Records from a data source
--

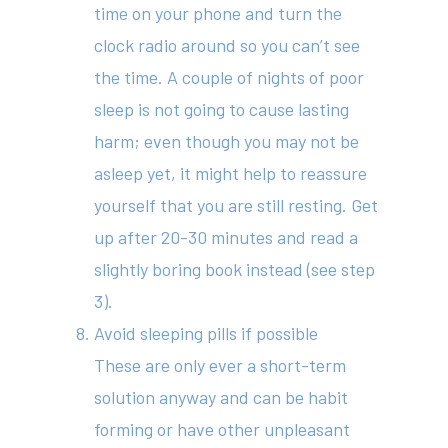
time on your phone and turn the
clock radio around so you can’t see
the time. A couple of nights of poor
sleep is not going to cause lasting
harm; even though you may not be
asleep yet, it might help to reassure
yourself that you are still resting. Get
up after 20-30 minutes and read a
slightly boring book instead (see step
3).
Avoid sleeping pills if possible
These are only ever a short-term
solution anyway and can be habit
forming or have other unpleasant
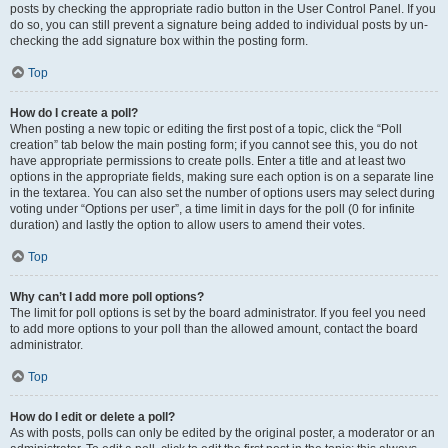
posts by checking the appropriate radio button in the User Control Panel. If you
do so, you can still prevent a signature being added to individual posts by un-
checking the add signature box within the posting form.
Top
How do I create a poll?
When posting a new topic or editing the first post of a topic, click the “Poll
creation” tab below the main posting form; if you cannot see this, you do not
have appropriate permissions to create polls. Enter a title and at least two
options in the appropriate fields, making sure each option is on a separate line
in the textarea. You can also set the number of options users may select during
voting under “Options per user”, a time limit in days for the poll (0 for infinite
duration) and lastly the option to allow users to amend their votes.
Top
Why can’t I add more poll options?
The limit for poll options is set by the board administrator. If you feel you need
to add more options to your poll than the allowed amount, contact the board
administrator.
Top
How do I edit or delete a poll?
As with posts, polls can only be edited by the original poster, a moderator or an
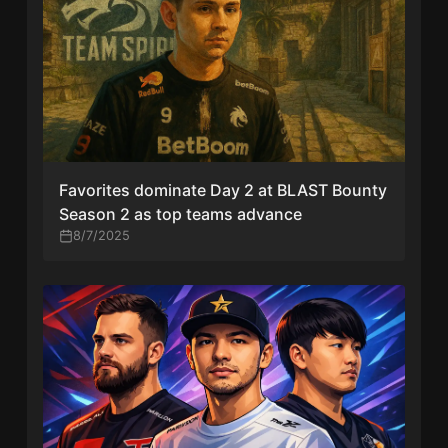
Favorites dominate Day 2 at BLAST Bounty
Season 2 as top teams advance
8/7/2025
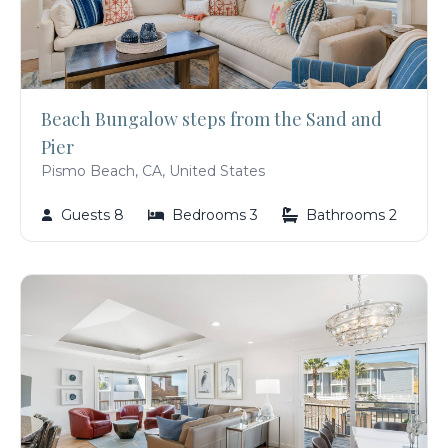
Beach Bungalow steps from the Sand and
Pier
Pismo Beach, CA, United States
Guests 8
Bedrooms 3
Bathrooms 2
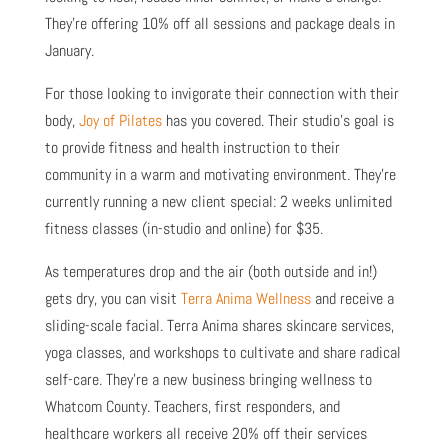
They’re offering 10% off all sessions and package deals in
January.
For those looking to invigorate their connection with their
body,
Joy of Pilates
has you covered. Their studio’s goal is
to provide fitness and health instruction to their
community in a warm and motivating environment. They’re
currently running a new client special: 2 weeks unlimited
fitness classes (in-studio and online) for $35.
As temperatures drop and the air (both outside and in!)
gets dry, you can visit
Terra Anima Wellness
and receive a
sliding-scale facial. Terra Anima shares skincare services,
yoga classes, and workshops to cultivate and share radical
self-care. They’re a new business bringing wellness to
Whatcom County. Teachers, first responders, and
healthcare workers all receive 20% off their services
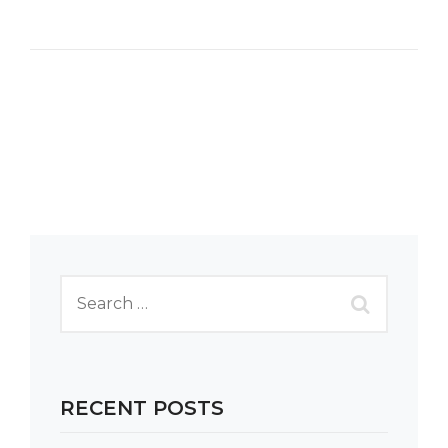
RECENT POSTS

--

> _What is required_
For this exercise, return exactly the lines above from the line with "sleep is not going to cause lasting" through the line with "to provide fitness", both included. Do not copy the pictures.

> _Answer to the problem_
sleep is not going to cause lasting
harm; even though you may not be
asleep yet, it might help to reassure
yourself that you are still resting. Get
up after 20-30 minutes and read a
slightly boring book instead (see step
3).
Avoid sleeping pills if possible
These are only ever a short-term
solution anyway and can be habit
forming or have other unpleasant
posts by checking the appropriate radio button in the User Control Panel. If you
do so, you can still prevent a signature being added to individual posts by un-
checking the add signature box within the posting form.
Top
How do I create a poll?
When posting a new topic or editing the first post of a topic, click the “Poll
creation” tab below the main posting form; if you cannot see this, you do not
have appropriate permissions to create polls. Enter a title and at least two
options in the appropriate fields, making sure each option is on a separate line
in the textarea. You can also set the number of options users may select during
voting under “Options per user”, a time limit in days for the poll (0 for infinite
duration) and lastly the option to allow users to amend their votes.
Top
Why can’t I add more poll options?
The limit for poll options is set by the board administrator. If you feel you need
to add more options to your poll than the allowed amount, contact the board
administrator.
Top
How do I edit or delete a poll?
As with posts, polls can only be edited by the original poster, a moderator or an
Favorites dominate Day 2 at BLAST Bounty
Season 2 as top teams advance
8/7/2025
Beach Bungalow steps from the Sand and
Pier
Pismo Beach, CA, United States
Guests 8
Bedrooms 3
Bathrooms 2
They’re offering 10% off all sessions and package deals in
January.
For those looking to invigorate their connection with their
body,
Joy of Pilates
has you covered. Their studio’s goal is
to provide fitness and health instruction to their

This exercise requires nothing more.